“İnsanın en kolay kaybolabileceği dehliz çocukluğudur” demek istedim o küçük çocuğa.
Elinden tutup parka götürmenin çare olacağını bilseydim elinden tutup parka götürürdüm onu. Ama öyle çocuklardan değildi işte. Şekerle kandırabileceğiniz, “her şey güzel olacak” vaadiyle susturabileceğiniz…

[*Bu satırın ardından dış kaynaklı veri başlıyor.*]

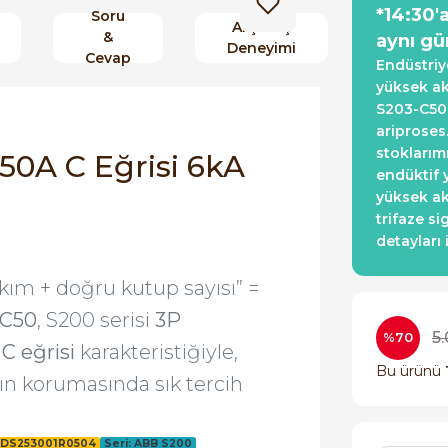
*14:30'
Soru
Alışveriş
&
aynı gü
Deneyimi
Cevap
Endüstriy
yüksek ak
S203-C50
ariproses
stoklarım
50A C Eğrisi 6kA
endüktif 
yüksek ak
trifaze si
detayları 
ım + doğru kutup sayısı” =
-C50
, S200 serisi
3P
5.
%70
e
C eğrisi
karakteristiğiyle,
Bu ürünü
ın korumasında sık tercih
CDS253001R0504
Seri: ABB S200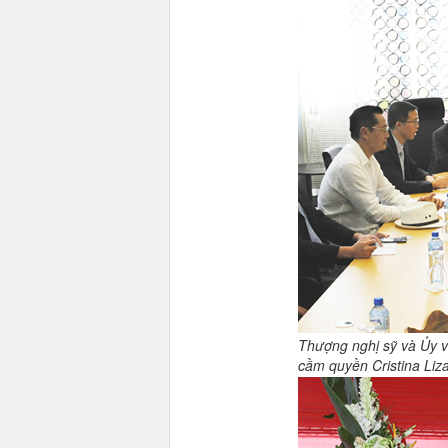
Thượng nghị sỹ và Ủy v
cầm quyền Cristina Liz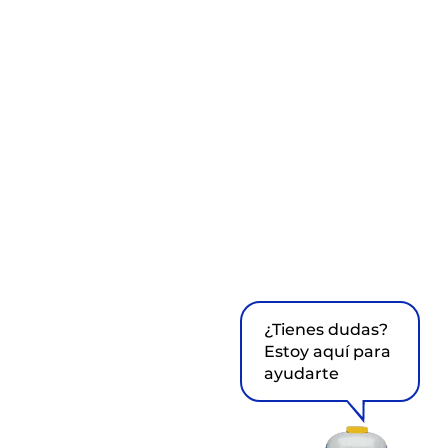
¿Tienes dudas?
Estoy aquí para
ayudarte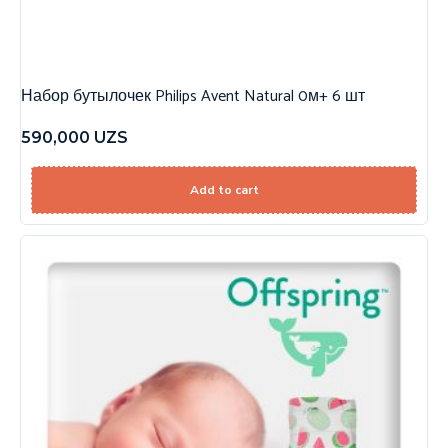
Набор бутылочек Philips Avent Natural 0м+ 6 шт
590,000
UZS
Add to cart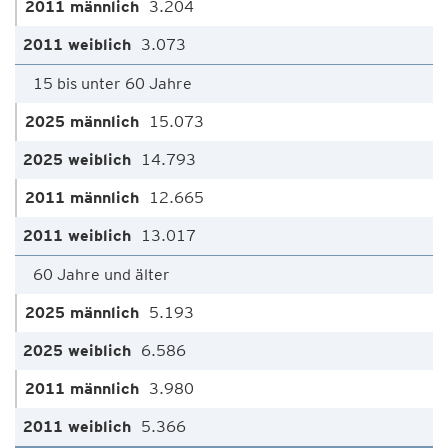
3.204
3.073
15 bis unter 60 Jahre
15.073
14.793
12.665
13.017
60 Jahre und älter
5.193
6.586
3.980
5.366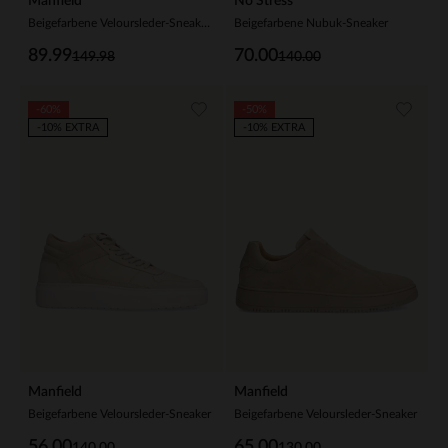
Manfield
No Stress
Beigefarbene Veloursleder-Sneaker mit unterschiedlichen Schnürsenkeln
Beigefarbene Nubuk-Sneaker
89.99
70.00
149.98
140.00
-60%
-50%
-10% EXTRA
-10% EXTRA
Manfield
Manfield
Beigefarbene Veloursleder-Sneaker
Beigefarbene Veloursleder-Sneaker
56.00
65.00
140.00
130.00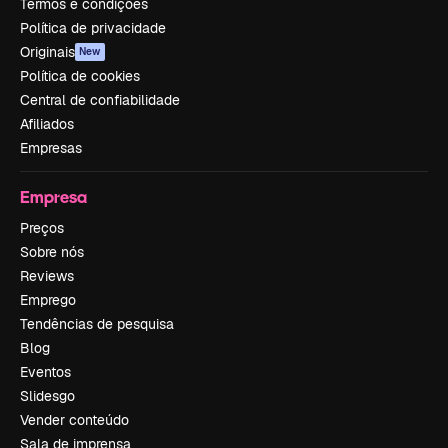
Termos e condições
Política de privacidade
Originais
New
Política de cookies
Central de confiabilidade
Afiliados
Empresas
Empresa
Preços
Sobre nós
Reviews
Emprego
Tendências de pesquisa
Blog
Eventos
Slidesgo
Vender conteúdo
Sala de imprensa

Susmak haylanırların, yarası sağaltılabilenlerin, akşam eve dönmek isteyenlerin mesleğiydi. Ve bilirsiniz ya, susmanın karşıt anlamlısı konuşmak değildi, hiçbir zaman olmadı. Sadece kandırdılar çocukları.
“Söyle bakalım ne istersin?” diye sormak istedim o küçük çocuğa. Çikolata, pamuk helva, süt mısır ya da ne bileyim öyle bir şey ister zannettim.
“Bir at isterim” dedi bana. “Hani üzerine binilince böyle sallanan o tatlı oyuncak atlardan mı?” diye sordum. Duraksamadan “hayır” dedi, “rahvan giden bir Arap atı istiyorum. Bütün çölleri, bütün dağları, ırmakları ve ovaları geçerek beni buradan, dünyadan götürsün.” Şaşkınlıkla “nereye götürsün istersin seni?” diye fısıldadım. “Dünya olmayan bir dünyaya, bir başka uzaya” dedi. Kızdım ona. “7 yaşında bir çocuksun altı üstü, at istiyorsan oyuncak at istemelisin. Çocuksan, çocukluğunu bilmelisin” dedim. “Bilinecek bir şey olsaydı bilirdim. Kapının önüne bırakılan bir çift ayakkabıya sarılıp uyuduğumda bilme şansımı kaybettim ben” dedi. Ellerini göğsünde kavuşturmuş, dünyaya küskün bakan çocuklara mahsus o bakışla bakıyordu bana: “Ya senin çocukluğun?” diye sordu, “her istediğini aldılar mı sana?”........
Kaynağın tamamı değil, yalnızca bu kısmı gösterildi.